◆ **Data records**
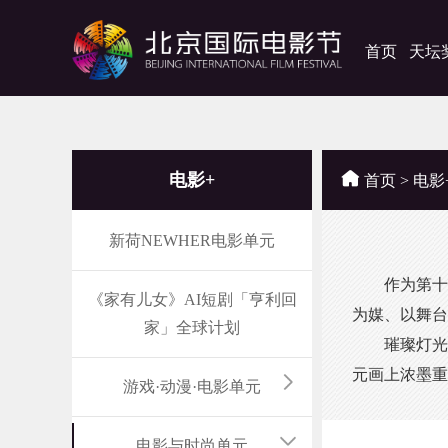
首页
天坛
电影+
首页
>
电影
新荷NEWHER电影单元
作为第十六
《家有儿女》AI短剧「亨利回
为媒、以舞台
家」全球计划
璀璨灯光交
元画上浓墨重
游戏·动漫·电影单元
电影与时尚单元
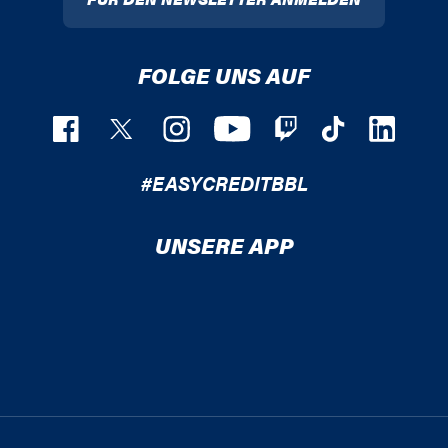
FOLGE UNS AUF
#EASYCREDITBBL
UNSERE APP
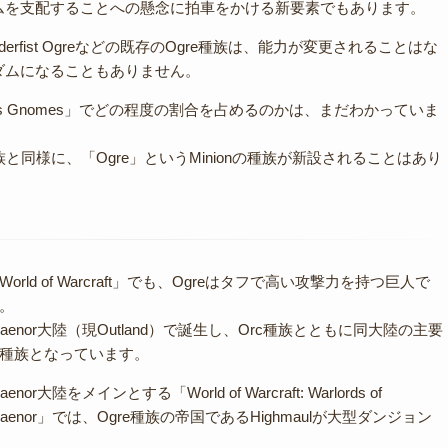
ムを支配することへの懸念に拍車をかける新要素でもあります。
oulderfist Ogreなどの既存のOgre種族は、能力が変更されることはな
ダムになることもありません。
ns vs Gnomes」でどの程度の割合を占めるのかは、まだわかっていま
e種族と同様に、「Ogre」というMinionの種族が新設されることはあり
World of Warcraft」でも、Ogreはタフで高い攻撃力を持つ巨人で
。
raenor大陸（現Outland）で誕生し、Orc種族とともに同大陸の主要
種族となっています。
raenor大陸をメインとする「World of Warcraft: Warlords of
raenor」では、Ogre種族の帝国であるHighmaulが大型ダンジョン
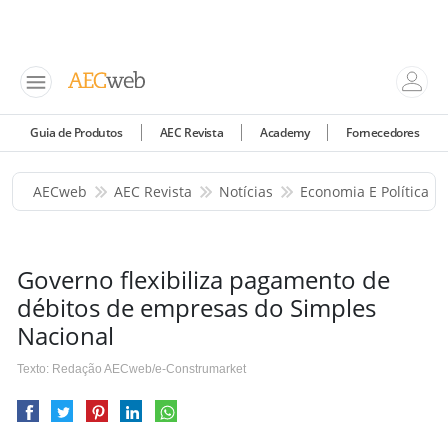
Guia de Produtos
AEC Revista
Academy
Fornecedores
AECweb
AEC Revista
Notícias
Economia E Política
Governo flexibiliza pagamento de
débitos de empresas do Simples
Nacional
Texto: Redação AECweb/e-Construmarket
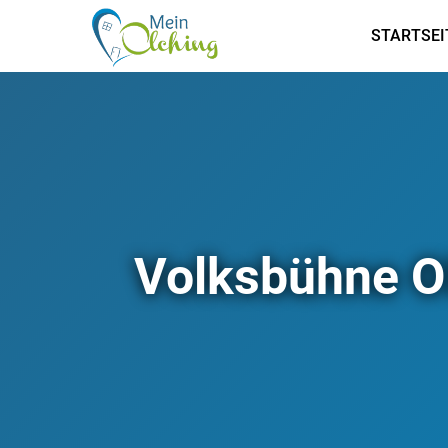
STARTSEI
Volksbühne O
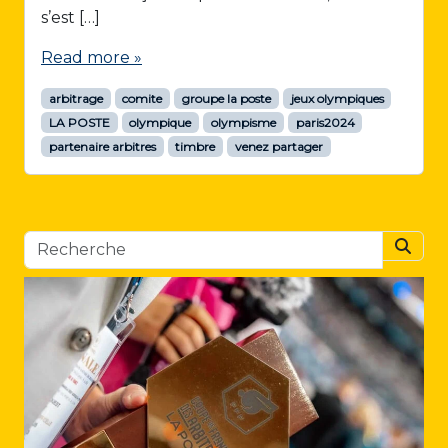
s’est […]
Read more »
arbitrage
comite
groupe la poste
jeux olympiques
LA POSTE
olympique
olympisme
paris2024
partenaire arbitres
timbre
venez partager
Searc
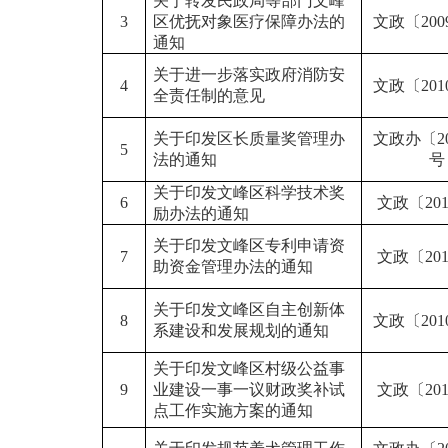
关于转发民政局等部门文峰
3
区优抚对象医疗保障办法的
文政〔200
通知
关于进一步落实政府消防安
4
文政〔201
全责任制的意见
关于印发区长质量奖管理办
文政办〔20
5
法的通知
号
关于印发文峰区科学技术奖
6
文政〔20
励办法的通知
关于印发文峰区专利申请资
7
文政〔20
助资金管理办法的通知
关于印发文峰区自主创新体
8
文政〔201
系建设和发展规划的通知
关于印发文峰区村级公益事
9
业建设一事一议财政奖补试
文政〔20
点工作实施方案的通知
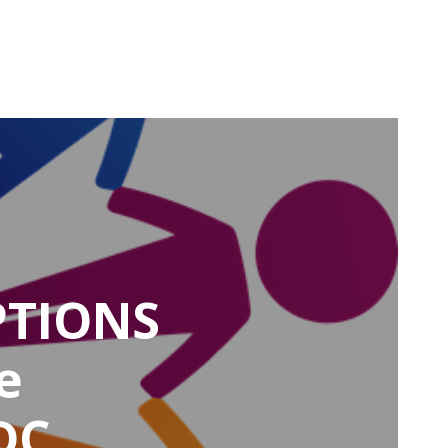
PTIONS
e
DC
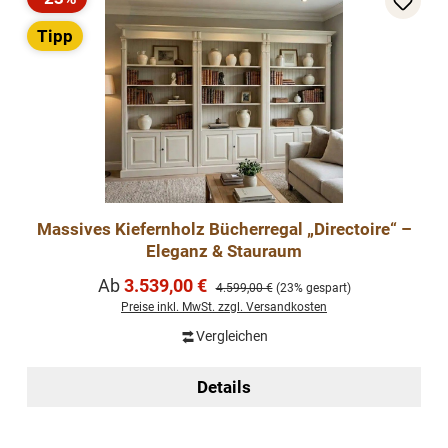
Rabatt
Tipp
Massives Kiefernholz Bücherregal „Directoire“ –
Eleganz & Stauraum
Verkaufspreis:
Ab
3.539,00 €
Regulärer Preis:
4.599,00 €
(23% gespart)
Preise inkl. MwSt. zzgl. Versandkosten
Vergleichen
Details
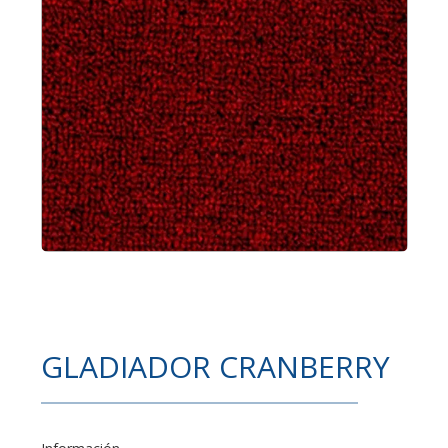
GLADIADOR CRANBERRY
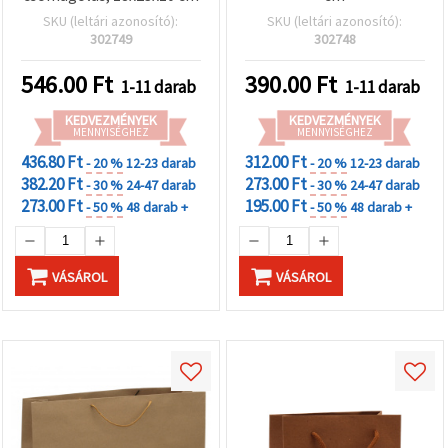
SKU (leltári azonosító):
SKU (leltári azonosító):
302749
302748
546.00
Ft
390.00
Ft
1-11 darab
1-11 darab
KEDVEZMÉNYEK
KEDVEZMÉNYEK
MENNYISÉGHEZ
MENNYISÉGHEZ
436.80 Ft
312.00 Ft
- 20 %
12-23 darab
- 20 %
12-23 darab
382.20 Ft
273.00 Ft
- 30 %
24-47 darab
- 30 %
24-47 darab
273.00 Ft
195.00 Ft
- 50 %
48 darab +
- 50 %
48 darab +
VÁSÁROL
VÁSÁROL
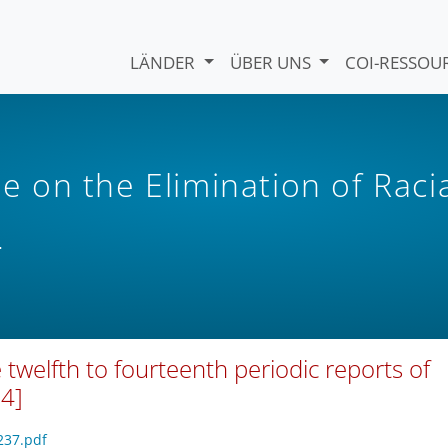
LÄNDER
ÜBER UNS
COI-RESSO
on the Elimination of Raci
)
twelfth to fourteenth periodic reports of
4]
237.pdf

◆ **Your task**
Leave out the pictures and transcribe the entries above exactly.

◆ **Solution to the exercise**
首页
天坛
电影+
首页
>
电影
新荷NEWHER电影单元
作为第十六
《家有儿女》AI短剧「亨利回
为媒、以舞台
家」全球计划
璀璨灯光交
元画上浓墨重
游戏·动漫·电影单元
电影与时尚单元
FOLGE UNS AUF
#EASYCREDITBBL
UNSERE APP
ムを支配することへの懸念に拍車をかける新要素でもあります。
oulderfist Ogreなどの既存のOgre種族は、能力が変更されることはな
ダムになることもありません。
ns vs Gnomes」でどの程度の割合を占めるのかは、まだわかっていま
e種族と同様に、「Ogre」というMinionの種族が新設されることはあり
World of Warcraft」でも、Ogreはタフで高い攻撃力を持つ巨人で
。
raenor大陸（現Outland）で誕生し、Orc種族とともに同大陸の主要
種族となっています。
raenor大陸をメインとする「World of Warcraft: Warlords of
raenor」では、Ogre種族の帝国であるHighmaulが大型ダンジョン
Guia de Produtos
AEC Revista
Academy
Fornecedores
AECweb
AEC Revista
Notícias
Economia E Política
Governo flexibiliza pagamento de
débitos de empresas do Simples
Nacional
Texto: Redação AECweb/e-Construmarket
STARTSEI
Volksbühne O
s’est […]
Read more »
arbitrage
comite
groupe la poste
jeux olympiques
LA POSTE
olympique
olympisme
paris2024
partenaire arbitres
timbre
venez partager
Searc
关于转发民政局等部门文峰
3
区优抚对象医疗保障办法的
文政〔200
通知
关于进一步落实政府消防安
4
文政〔201
全责任制的意见
关于印发区长质量奖管理办
文政办〔20
5
法的通知
号
关于印发文峰区科学技术奖
6
文政〔20
励办法的通知
关于印发文峰区专利申请资
7
文政〔20
助资金管理办法的通知
关于印发文峰区自主创新体
8
文政〔201
系建设和发展规划的通知
关于印发文峰区村级公益事
9
业建设一事一议财政奖补试
文政〔20
点工作实施方案的通知
PTIONS
e
DC
Rabatt
Tipp
Massives Kiefernholz Bücherregal „Directoire“ –
Eleganz & Stauraum
Verkaufspreis:
Ab
3.539,00 €
Regulärer Preis:
4.599,00 €
(23% gespart)
Preise inkl. MwSt. zzgl. Versandkosten
Vergleichen
Details
GLADIADOR CRANBERRY
SKU (leltári azonosító):
SKU (leltári azonosító):
302749
302748
546.00
Ft
390.00
Ft
1-11 darab
1-11 darab
KEDVEZMÉNYEK
KEDVEZMÉNYEK
MENNYISÉGHEZ
MENNYISÉGHEZ
436.80 Ft
312.00 Ft
- 20 %
12-23 darab
- 20 %
12-23 darab
382.20 Ft
273.00 Ft
- 30 %
24-47 darab
- 30 %
24-47 darab
273.00 Ft
195.00 Ft
- 50 %
48 darab +
- 50 %
48 darab +
VÁSÁROL
VÁSÁROL
LÄNDER
ÜBER UNS
COI-RESSO
on the Elimination of Raci
)
twelfth to fourteenth periodic reports of
4]
237.pdf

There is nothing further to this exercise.